So next time you feel like the other guy "just doesn't get it", maybe you can help him/her [you're welcome] see the miracle in your understanding.  I think you'll find you have more in common than you thought.

Next week (Ha ha! As if.), why it's not your fault; or at least why it doesn't matter.

I'm Trevor, and that's my Frame of Mind.


  1. Maybe ghosts are made up of subconscious bits of memory, so you're both "right"...

    Science attempts to explain phenomena in a particular way—using logic, rationality, orderly process, analysis, etc.—and it’s very useful for understanding certain types of things, like questions involving the material world that our human senses can observe. The mystical traditions take for themselves a different task—that of constructing a way to understand the universe and our place in it without being bound by logic, rationality, orderly process, analysis, etc.
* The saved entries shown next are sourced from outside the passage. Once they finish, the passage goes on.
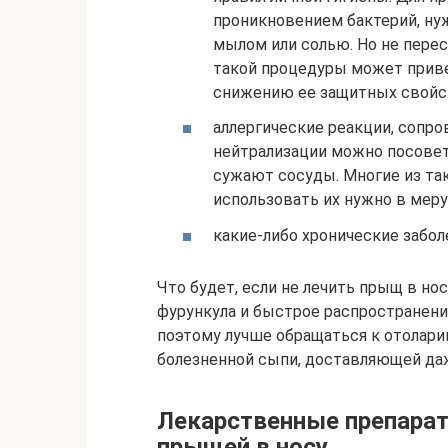
проникновением бактерий, ну
мылом или солью. Но не перес
такой процедуры может приве
снижению ее защитных свойс
аллергические реакции, сопр
нейтрализации можно посовет
сужают сосуды. Многие из та
использовать их нужно в меру
какие-либо хронические забол
Что будет, если не лечить прыщ в но
фурункула и быстрое распространени
поэтому лучше обращаться к отолари
болезненной сыпи, доставляющей да
Лекарственные препарат
прыщей в носу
Each approach responds to different needs that are present probably in all, but at least in nearly all, humans, though certainly the relative degrees of these needs differ widely from individual to individual—some have virtually no use for scientific proof, others have virtually no tolerance for mystical constructs, and yet others happily go through life relying on science for some things and mysticism for others without worrying about consistency or reconciliation of the two.

    So to me, an interesting question is why are science and mysticism always pitted against one another? Why is it either/or instead of both/and, recognizing that each has its place and the existence of one does not preclude the existence of the other? I think that’s what Trevor is saying. To be sure, if the question is “how was the universe created?” or “do ghosts exist?” and the context of the question demands a single answer, conflict is inevitable (like in the evolution vs. creationism debate in schools). But what if we relax our demand for a single answer and allow multiple answers from multiple perspectives? Then we come away with fuller, richer knowledge, and we can choose to use that knowledge in whatever ways suit us.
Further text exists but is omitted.